Test subjects are fitted with sensors on their head and hands, along with a pulse oximeter on one finger. The system records eye movements and pupil dilation, heart rate and heart rate variability, and galvanic skin response — the change in electrical conductance caused by stress-related perspiration. Steering angle, brake pressure and indicator use are also logged.

According to GM, the facility runs millions of simulations each day, the equivalent of tens of thousands of days of human driving.

The Lie Detector for Drivers

The central question GM is trying to answer is deceptively simple: how long does it take a driver to regain control when an autonomous system hands back responsibility?

Omer Tsimhoni, GM Technical Fellow for display and optics research, has noted that the mental transition involved in moving from an eyes-off state back to active driving is not easily captured through post-test questionnaires. Drivers may report feeling fine while their biometrics tell a different story. If a subject ticks the “no issues” box but their heart rate and skin conductance spiked at the moment of handover, GM’s team takes the objective data as the more reliable account.

The company refers to this approach as Emotional AI — algorithms that interpret human emotional states from facial expressions, vocal tone and physiological signals. During eyes-off test sessions, subjects are given a tablet to play a game, simulating the kind of real-world distraction a driver might engage in if their attention were no longer required. The critical moment comes when the system signals that it needs the driver back: GM is studying which combination of auditory, visual and haptic alerts produces the fastest and least stressful handover.

The Road to 2028

GM’s R&D lead on this effort, Linda Cadwell Stancin, comes from an aerospace background, with more than two decades split between Boeing and Lockheed Martin. Her experience with aviation autopilot systems — which manage comparable human-to-machine handovers at altitude — is understood to be shaping GM’s methodological approach to the problem on the road.

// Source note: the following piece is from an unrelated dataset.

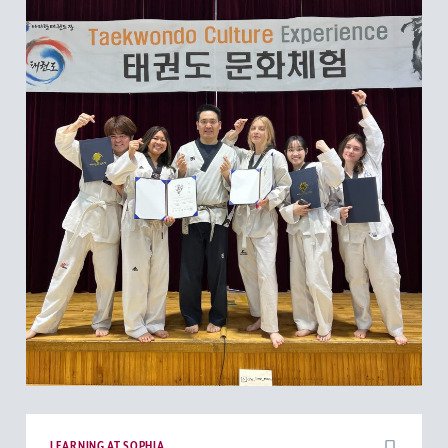
LEARNING AT SOPHIA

The Cadillac Escalade IQ, already positioned as GM’s flagship electric SUV, is the intended launch vehicle for the eyes-off system when it arrives in 2028.

Beyond Autonomy

The Warren campus is also host to parallel research threads that point toward GM’s broader ambitions. Engineers are developing lithium manganese-rich batteries — lower in energy density than conventional NMC cells, but cheaper and less reliant on scarce minerals like cobalt. A virtual wind tunnel powered by AI is being used to deliver instant aerodynamic drag predictions, replacing computational fluid dynamics simulations that traditionally take weeks to run. Alok Warey, Lab Group Manager for R&D, has indicated that aerodynamic drag can account for up to half of an electric vehicle’s energy consumption — making the tool strategically significant for range optimisation.

Atomistic simulations are also being used to model real-time changes in battery chemistry and understand their effects on performance.

GM has been headquartered on the Warren campus since 1956 and accounts for roughly four percent of Michigan’s GDP. In 2026 the company extended its footprint into Formula 1 with the Cadillac entry into the world championship — another arena where marginal gains in engineering and human-machine interaction carry considerable stakes.